Mike Lesakowski is in a fight, and 39 other hockey players are piling on. But this is no ordinary hockey game at the HarborCenter in Buffalo, New York. The fight here is against cancer.
The goal is to raise research dollars by playing the longest match on record.
Lesakowski’s wife was 35 years old when doctors diagnosed her with an aggressive form of breast cancer. Fortunately, she survived and is now cancer-free — but several years later, in 2016, Lesakowski lost his mother to the disease.
That’s when the Buffalo native decided to use his longtime hobby to fight cancer. “Hockey was a no-brainer, I was involved with hockey all my life,” he told CNN.
His idea is simple: get sponsors, play the match, and raise funds for the hospital that cared for his wife: The Roswell Park Cancer Institute. “Basically they saved her life,” Lesakowski said.
The current record for the longest game, set by Canadians in 2015, is 250 hours, 3 minutes. That’s almost 11 days of nonstop hockey. Lesakowski’s match began on June 23, and there’s still a long way to go.
Raising the cash
Lesakowski reached out to the hospital last October and told them about his plan.
“…we told them (we were going to raise) $500,000 — I’m not sure if they believed us, quite frankly,” he said.

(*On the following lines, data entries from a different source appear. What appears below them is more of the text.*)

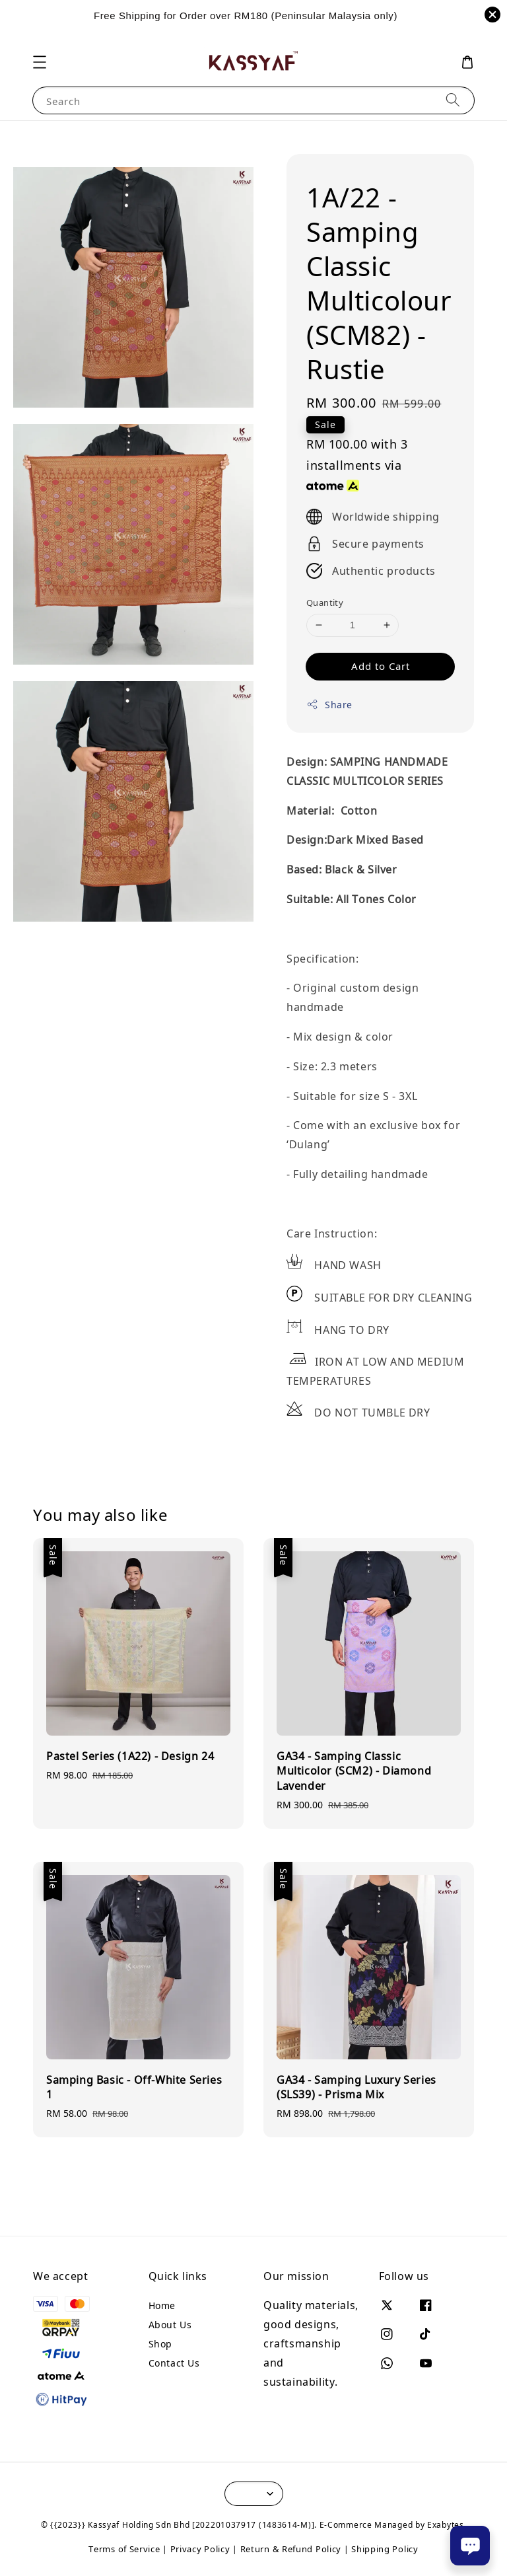 The width and height of the screenshot is (507, 2576). I want to click on Quantity, so click(324, 602). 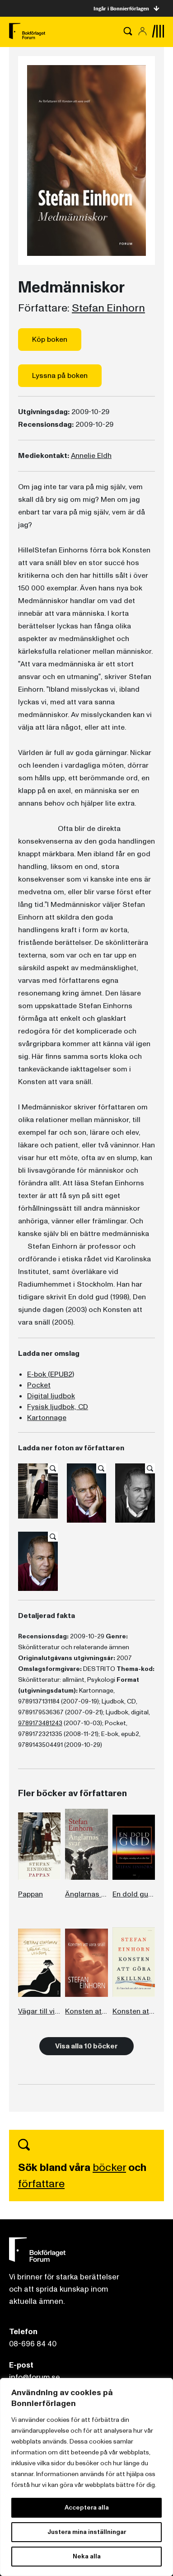 The width and height of the screenshot is (173, 2576). I want to click on 9789173481243, so click(40, 1723).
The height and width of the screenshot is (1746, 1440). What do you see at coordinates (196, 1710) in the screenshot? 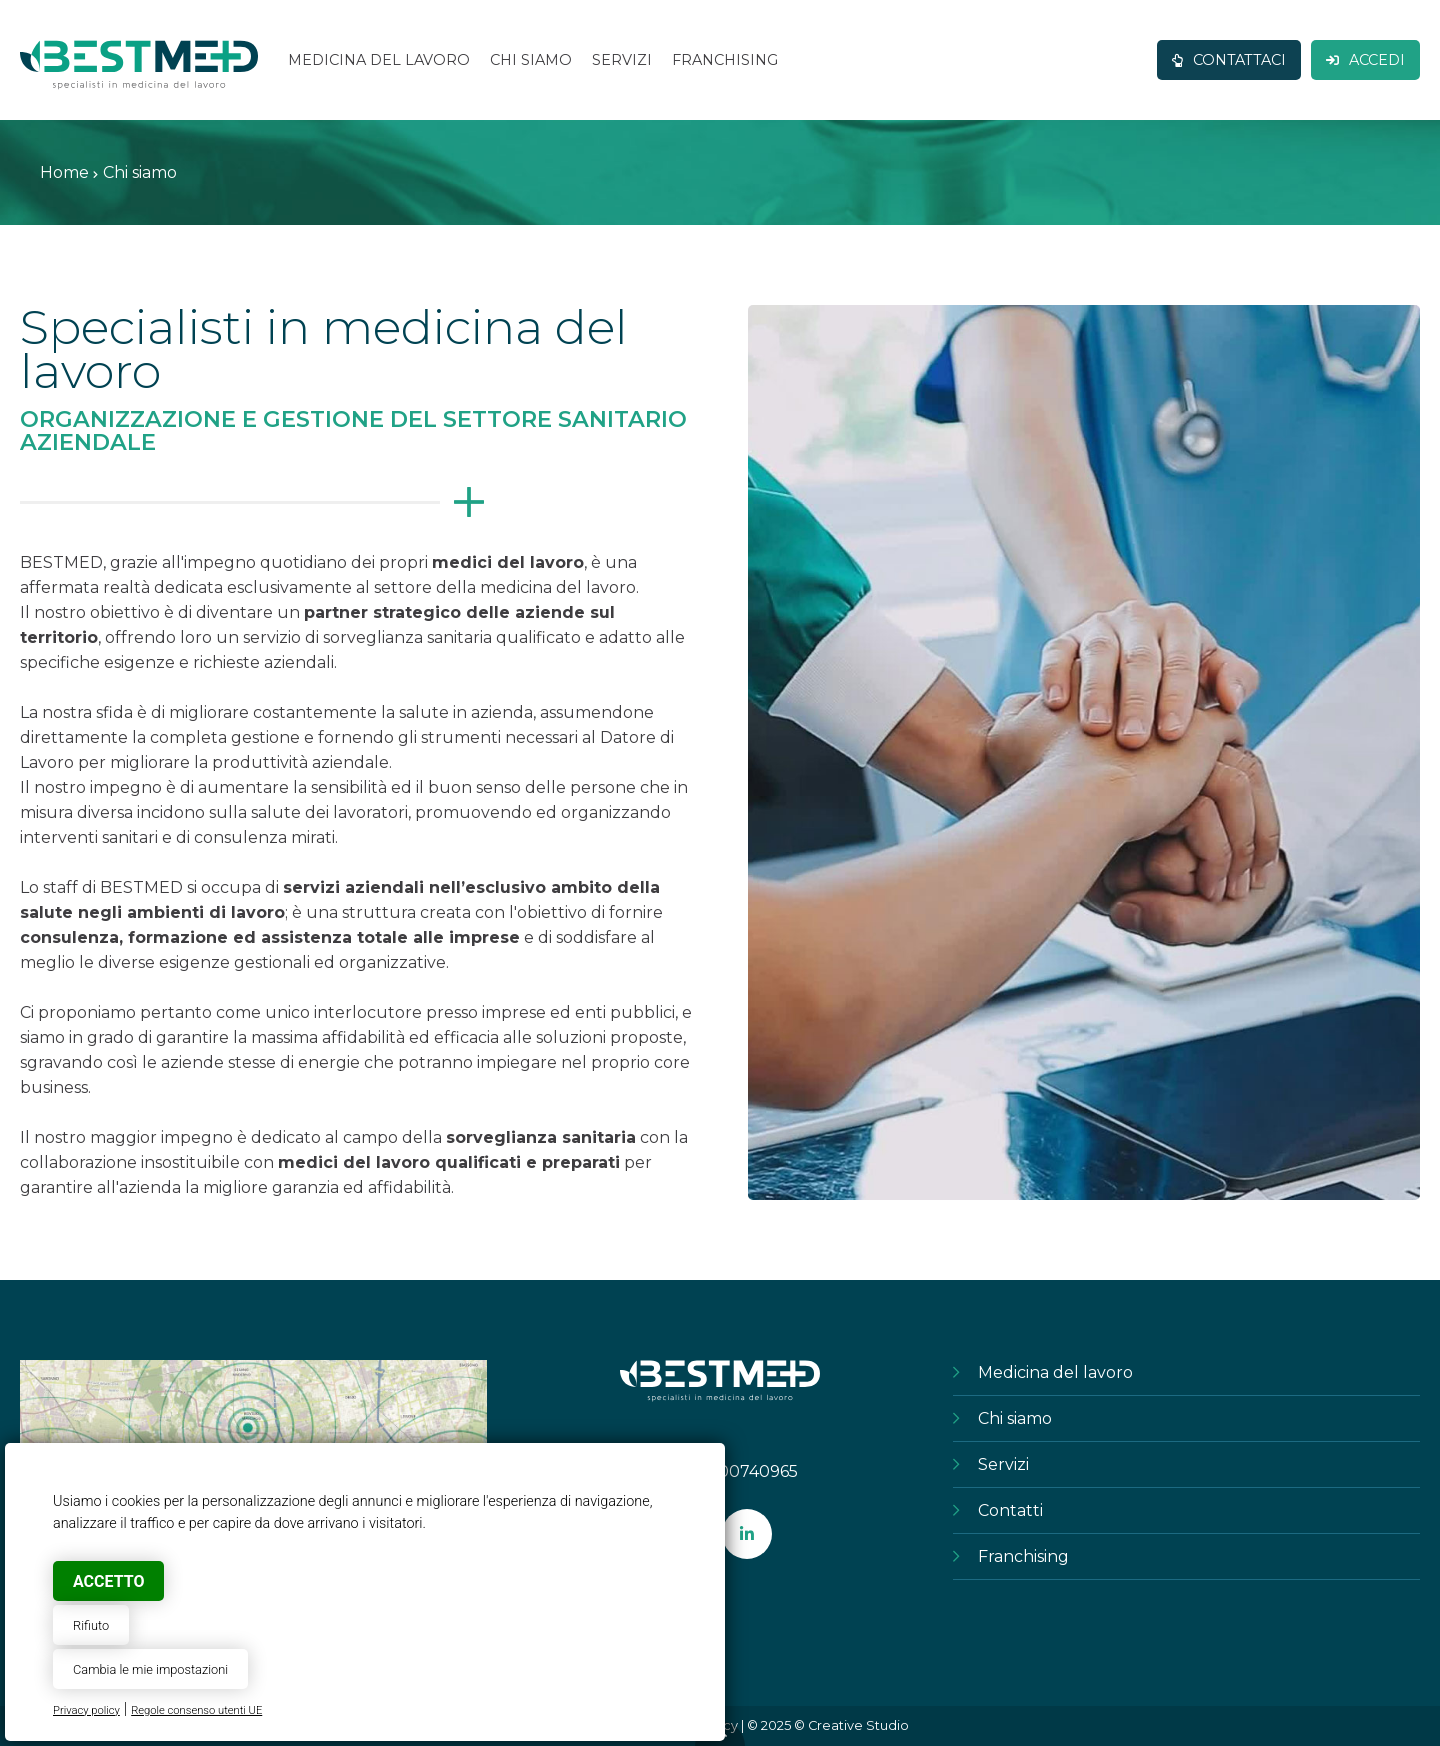 I see `Regole consenso utenti UE` at bounding box center [196, 1710].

But he built up his team, assembling 40 players in all, including “friends and family — high school, college, pickup hockey players … that sort of thing,” Lesakowski explained.

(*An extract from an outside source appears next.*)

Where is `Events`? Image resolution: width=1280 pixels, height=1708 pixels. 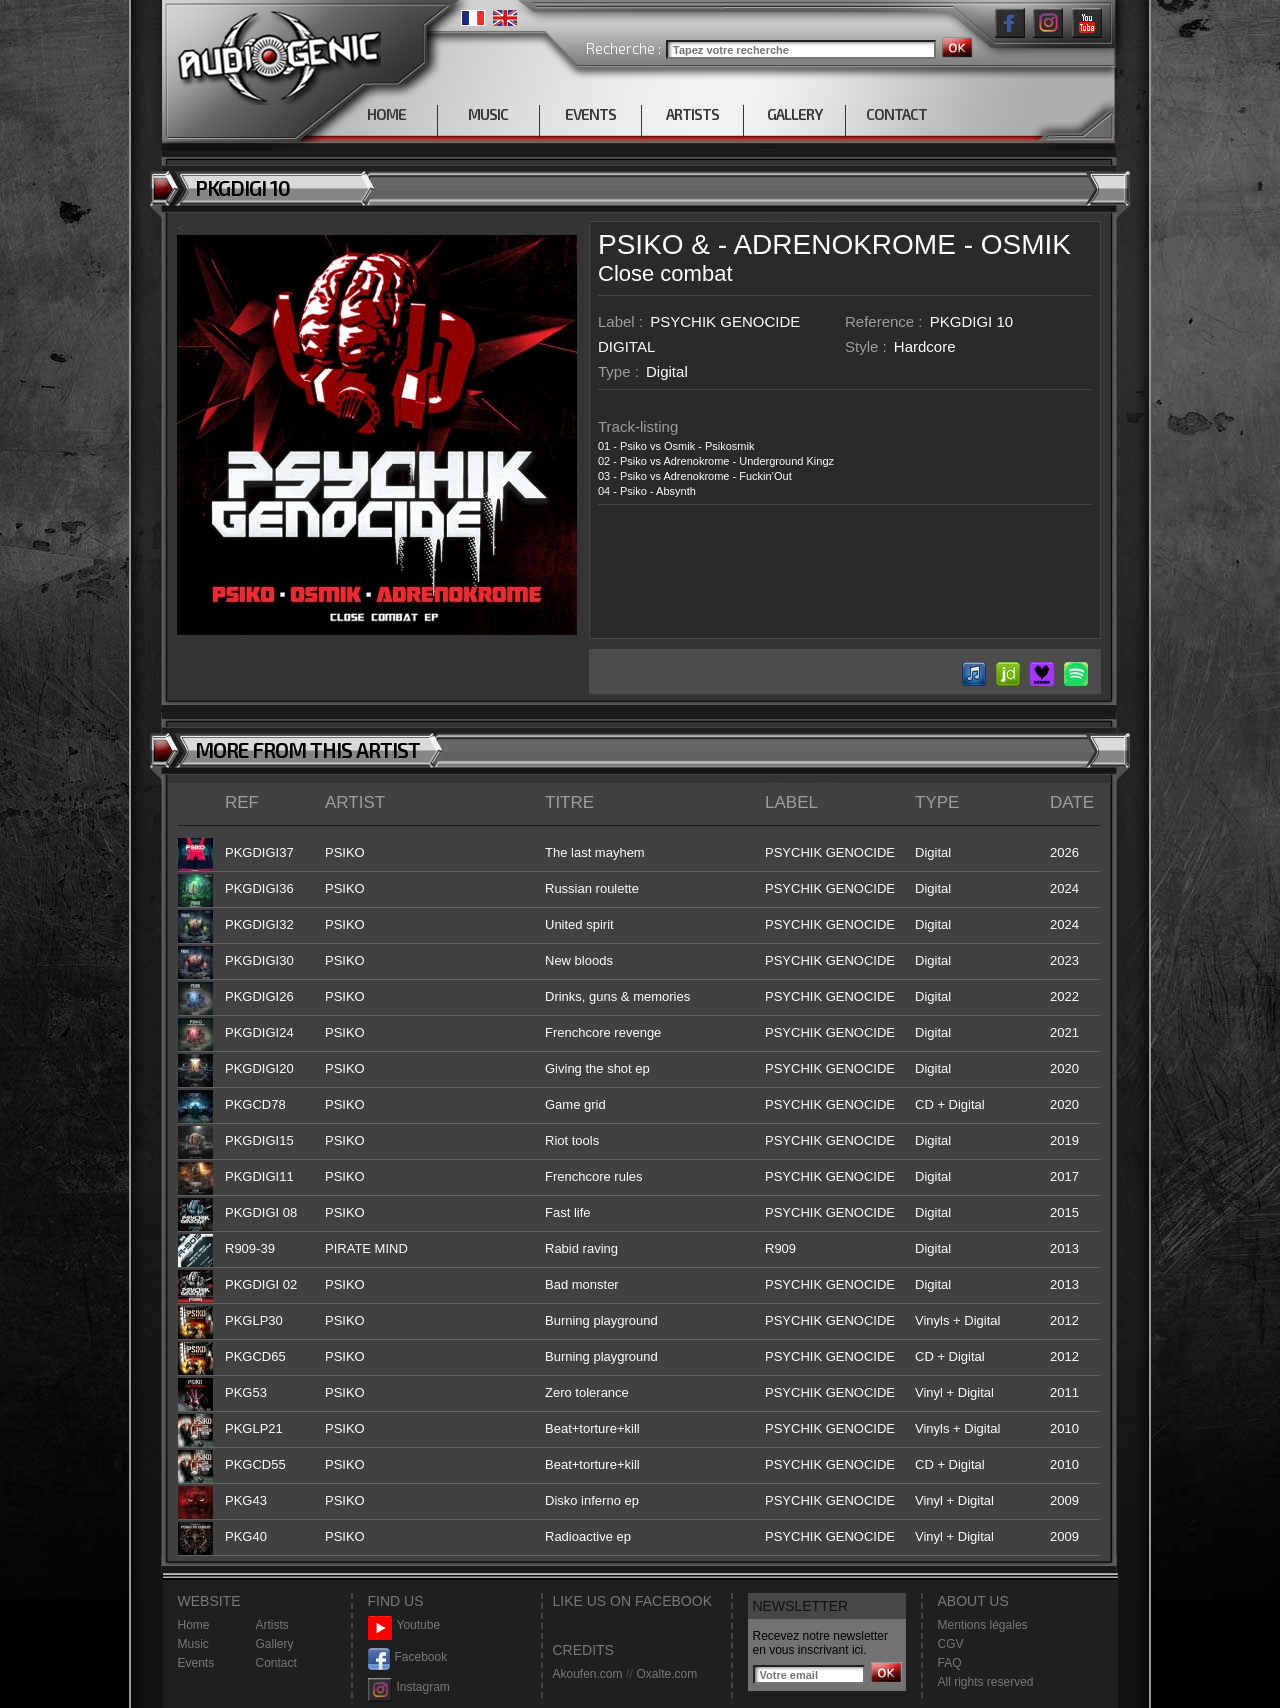 Events is located at coordinates (196, 1663).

He asked each player to raise $5,000 at first. “When he made that quota I was like ‘you’re crazy, Mike,'” Dave Jickster, one player on the team, recalled.

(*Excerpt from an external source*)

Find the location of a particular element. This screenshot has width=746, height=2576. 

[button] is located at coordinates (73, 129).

But the team’s hard work paid off.
“There’s one guy who raised $155,000 and a couple of guys, who work nine-to-five jobs, raised $30,000,” Jickster said.
In fact, the team was so successful that Lesakowski doubled the goal to $1,000,000. With the help of more than 3,000 donors, he reached that amount this week.
For Lesakowski and his teammates, it’s all very personal.
“My wife would have died 10 years ago,” he says. “She was saved by a clinical trial. It’s because research money went to the drug that saved her.”
The same is true for many others on the team.
Jickster lost a longtime friend and father figure to kidney cancer.
“I am playing in honor of him — he just passed away this past May.” And for the hospital, the million dollars can make a huge difference.
“Our million dollars translates to 13 to 14 million dollars as seed money to seek further grants and funding,” Lesakowski explained.
Playing the game
So, how are Lesakowski, Jickster, and the 38 other guys playing hockey nonstop for 11 days?
Mostly in shifts. Guinness World Records rules say that at any one time there must be six people per team on the ice. Each 20-man team worked out a schedule where players are in the game for four and a half hours and then off for nine. That may not sound so bad, but the rules also require them to stay on the premises for the whole attempt.
“We took four rooms, two locker rooms and two storage rooms and converted them to bunk rooms,” Lesakowki said.
And, in testament to the support of the community, the mattresses, as well as the food they are eating, and even the arena itself, are donations from local businesses.
The game is set to wrap up July 3. Lesakowski says it’s all about stamina, strength and spirit.
“If anybody wants to make a difference, don’t let anybody tell you that you can’t do it,” he told CNN before the puck dropped.
“Having a passion, you can make something come to life.”